■ MATERIALS PROVIDED:

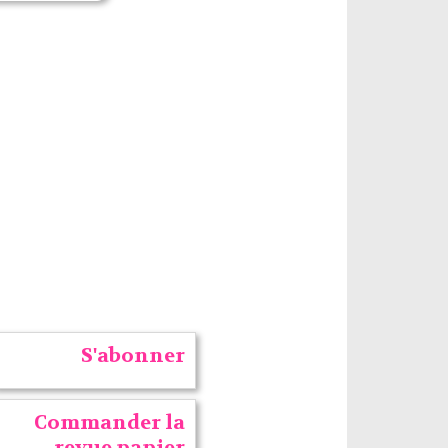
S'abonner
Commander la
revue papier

--

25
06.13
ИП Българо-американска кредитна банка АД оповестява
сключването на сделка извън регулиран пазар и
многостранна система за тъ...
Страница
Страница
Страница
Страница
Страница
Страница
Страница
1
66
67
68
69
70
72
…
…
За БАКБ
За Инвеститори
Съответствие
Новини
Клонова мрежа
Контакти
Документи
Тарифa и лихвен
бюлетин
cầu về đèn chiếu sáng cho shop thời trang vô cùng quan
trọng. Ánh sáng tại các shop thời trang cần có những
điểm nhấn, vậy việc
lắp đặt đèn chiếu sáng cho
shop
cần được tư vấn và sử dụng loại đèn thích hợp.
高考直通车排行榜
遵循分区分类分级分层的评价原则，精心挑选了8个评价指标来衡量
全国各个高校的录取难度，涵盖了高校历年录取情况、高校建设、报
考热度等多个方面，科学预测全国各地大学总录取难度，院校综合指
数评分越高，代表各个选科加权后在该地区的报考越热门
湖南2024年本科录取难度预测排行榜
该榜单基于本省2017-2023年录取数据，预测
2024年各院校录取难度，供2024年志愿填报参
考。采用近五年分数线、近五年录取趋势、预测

■ TASK OBJECTIVE:
Among the entries above, find the line with "За Инвеститори" and the line with "该榜单基于本省2017-2023年录取数据，预测"; give again exactly these two lines and all lines between them.

■ RESPONSE:
За Инвеститори
Съответствие
Новини
Клонова мрежа
Контакти
Документи
Тарифa и лихвен
бюлетин
cầu về đèn chiếu sáng cho shop thời trang vô cùng quan
trọng. Ánh sáng tại các shop thời trang cần có những
điểm nhấn, vậy việc
lắp đặt đèn chiếu sáng cho
shop
cần được tư vấn và sử dụng loại đèn thích hợp.
高考直通车排行榜
遵循分区分类分级分层的评价原则，精心挑选了8个评价指标来衡量
全国各个高校的录取难度，涵盖了高校历年录取情况、高校建设、报
考热度等多个方面，科学预测全国各地大学总录取难度，院校综合指
数评分越高，代表各个选科加权后在该地区的报考越热门
湖南2024年本科录取难度预测排行榜
该榜单基于本省2017-2023年录取数据，预测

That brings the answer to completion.